Light & Verity

University sued over Annie Le murder

The estate of Annie Le ’13PhD, the graduate student who was murdered while working in a Yale lab building two years ago, filed a wrongful death suit against the university in September. The suit seeks unspecified damages “significantly greater” than the $15,000 minimum for a suit in Connecticut’s Superior Court.

Le, a pharmacology student, was reported missing on September 8, 2009; her body was found five days later inside a wall in the medical school’s Amistad Street Building. (See “The Death of Annie Le,” November/December 2009.) On September 17, police arrested Raymond Clark III, an employee at the lab, and charged him with the murder. Last March, he pleaded guilty to killing Le and was sentenced to 44 years in prison.

The complaint alleges, among other things, that Yale was negligent in hiring Clark, who “had previously demonstrated aggressive behavior and a violent propensity towards women” about which Yale “knew or should have known.” (Clark had no prior criminal record.) Other charges: the university did not adequately provide for Le’s safety, and it fostered “an atmosphere of tolerance of sexual harassment and sexual assaults that emboldened Clark and left Ms.

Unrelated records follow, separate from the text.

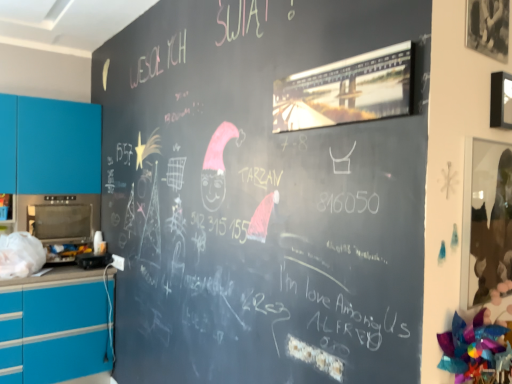 At what (x,y) coordinates should I click in order to perform the action: click on matte blue cabinet at left. Please return your answer as a coordinate pair (x, y). Looking at the image, I should click on (49, 146).

Identify the location of matte blue cabinet at left. tap(49, 146).

In the scene shown: Is matte blue cabinet at left far from metallic oven at left, which is counted as the 1th appliance, starting from the top?

No.

From the image's perspective, is matte blue cabinet at left below metallic oven at left, which is the 2th appliance from bottom to top?

Actually, matte blue cabinet at left appears above metallic oven at left, which is the 2th appliance from bottom to top, in the image.

Can you confirm if matte blue cabinet at left is wider than metallic oven at left, which is the 2th appliance from bottom to top?

Incorrect, the width of matte blue cabinet at left does not surpass that of metallic oven at left, which is the 2th appliance from bottom to top.

Is the position of matte blue cabinet at left more distant than that of metallic oven at left, which is the 2th appliance from bottom to top?

No, it is in front of metallic oven at left, which is the 2th appliance from bottom to top.

Is black plastic toaster at lower left, which appears as the 2th appliance when viewed from the top, inside matte blue cabinet at left?

No, black plastic toaster at lower left, which appears as the 2th appliance when viewed from the top, is located outside of matte blue cabinet at left.

Who is smaller, matte blue cabinet at left or black plastic toaster at lower left, which appears as the 2th appliance when viewed from the top?

black plastic toaster at lower left, which appears as the 2th appliance when viewed from the top.

Is matte blue cabinet at left facing away from black plastic toaster at lower left, the second appliance positioned from the left?

No.

Considering the positions of objects metallic oven at left, which is the 2th appliance from bottom to top, and black plastic toaster at lower left, which appears as the 2th appliance when viewed from the top, in the image provided, who is more to the left, metallic oven at left, which is the 2th appliance from bottom to top, or black plastic toaster at lower left, which appears as the 2th appliance when viewed from the top,?

metallic oven at left, which is the 2th appliance from bottom to top.

From a real-world perspective, is metallic oven at left, which is the 2th appliance from bottom to top, positioned over black plastic toaster at lower left, the second appliance positioned from the left, based on gravity?

Yes.

From the image's perspective, which is below, metallic oven at left, the 2th appliance from the right, or black plastic toaster at lower left, the 1th appliance positioned from the right?

black plastic toaster at lower left, the 1th appliance positioned from the right.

Le vulnerable to his attack.” To support the last claim, the suit cites a recent federal Title IX complaint against Yale over its policies on sexual harassment and assault. (See our July/August issue.)

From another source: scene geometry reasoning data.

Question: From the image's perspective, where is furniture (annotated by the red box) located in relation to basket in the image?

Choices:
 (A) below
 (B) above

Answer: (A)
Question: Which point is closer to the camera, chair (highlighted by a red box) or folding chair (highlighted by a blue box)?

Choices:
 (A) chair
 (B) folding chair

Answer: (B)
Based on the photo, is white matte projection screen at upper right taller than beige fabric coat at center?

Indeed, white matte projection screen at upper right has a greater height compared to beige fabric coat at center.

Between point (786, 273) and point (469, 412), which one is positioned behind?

University spokesman Tom Conroy said in a statement that “there is no basis for the suit” and that Yale will “defend against it as appropriate.” “Yale had no information indicating that Raymond Clark was capable of committing this terrible crime,” Conroy wrote, “and no reasonable security measures could have prevented his unforeseeable act.”

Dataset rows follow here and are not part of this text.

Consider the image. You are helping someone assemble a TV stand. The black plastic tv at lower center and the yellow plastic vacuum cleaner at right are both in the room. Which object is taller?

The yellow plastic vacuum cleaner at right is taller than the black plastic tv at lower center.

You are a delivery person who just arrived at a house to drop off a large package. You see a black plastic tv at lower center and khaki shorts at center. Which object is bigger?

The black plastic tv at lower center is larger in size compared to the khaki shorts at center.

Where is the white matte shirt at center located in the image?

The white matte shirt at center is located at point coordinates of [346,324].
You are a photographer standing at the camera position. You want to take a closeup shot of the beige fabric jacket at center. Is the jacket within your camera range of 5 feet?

Le’s mother, Vivian Le, spoke publicly about the crime on the Today show when the suit was filed. “I don’t want anybody to be killed like my daughter,” she said. “Yale let it happen, and they have to be responsible for that.” Le’s parents are divorced; she was raised by an aunt and uncle in California. The Yale Daily News reported in September that Le’s aunt and uncle, and her father, were opposed to the suit.